(Task material)

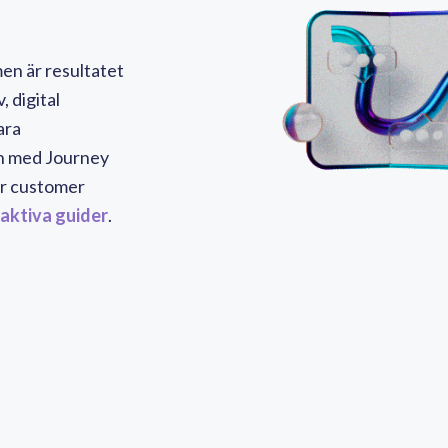
en är resultatet
 digital
ara
h med Journey
ör customer
raktiva guider
.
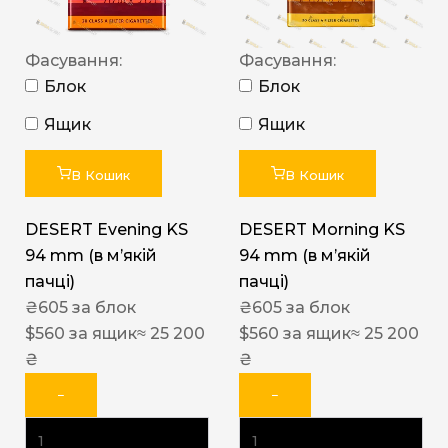
Фасування:
Фасування:
Блок
Блок
Ящик
Ящик
В Кошик
В Кошик
DESERT Evening KS
DESERT Morning KS
94 mm (в мʼякій
94 mm (в мʼякій
пачці)
пачці)
₴
605
за блок
₴
605
за блок
$
560
за ящик
≈ 25 200
$
560
за ящик
≈ 25 200
₴
₴
−
−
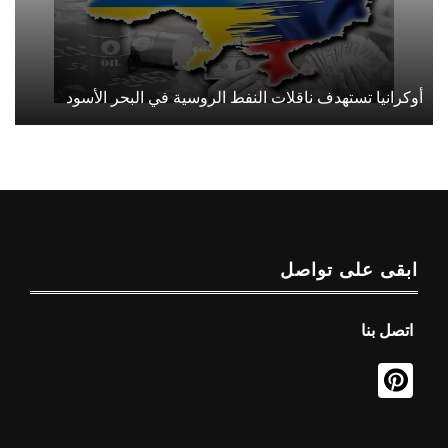
أوكرانيا تستهدف ناقلات النفط الروسية في البحر الأسود
ابقى على تواصل
اتصل بنا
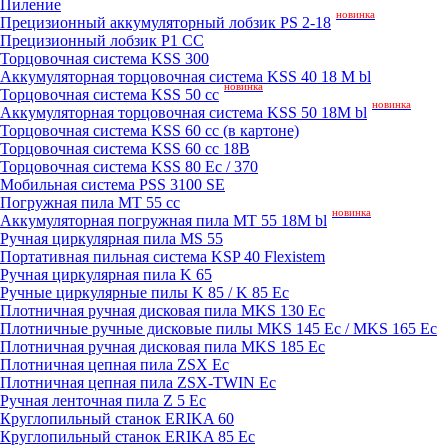
Пиление
новинка
Прецизионный аккумуляторный лобзик PS 2-18
Прецизионный лобзик P1 CC
Торцовочная система KSS 300
Аккумуляторная торцовочная система KSS 40 18 M bl
новинка
Торцовочная система KSS 50 сс
новинка
Аккумуляторная торцовочная система KSS 50 18M bl
Торцовочная система KSS 60 cc (в картоне)
Торцовочная система KSS 60 cc 18В
Торцовочная система KSS 80 Ec / 370
Мобильная система PSS 3100 SE
Погружная пила MT 55 cc
новинка
Аккумуляторная погружная пила MT 55 18M bl
Ручная циркулярная пила MS 55
Портативная пильная система KSP 40 Flexistem
Ручная циркулярная пила K 65
Ручные циркулярные пилы K 85 / K 85 Ec
Плотничная ручная дисковая пила MKS 130 Ec
Плотничные ручные дисковые пилы MKS 145 Ec / MKS 165 Ec
Плотничная ручная дисковая пила MKS 185 Ec
Плотничная цепная пила ZSX Ec
Плотничная цепная пила ZSX-TWIN Ec
Ручная ленточная пила Z 5 Ec
Круглопильный станок ERIKA 60
Круглопильный станок ERIKA 85 Ec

(End Task material)

- [Required work]: Extract the lines exactly, please: the first line of the listing, the line with "أوكرانيا تستهدف ناقلات", and every line between them, but no pictures.

- [Completed task]:
en är resultatet
 digital
ara
h med Journey
ör customer
raktiva guider
.
Фасування:
Фасування:
Блок
Блок
Ящик
Ящик
В Кошик
В Кошик
DESERT Evening KS
DESERT Morning KS
94 mm (в мʼякій
94 mm (в мʼякій
пачці)
пачці)
₴
605
за блок
₴
605
за блок
$
560
за ящик
≈ 25 200
$
560
за ящик
≈ 25 200
₴
₴
−
−
أوكرانيا تستهدف ناقلات النفط الروسية في البحر الأسود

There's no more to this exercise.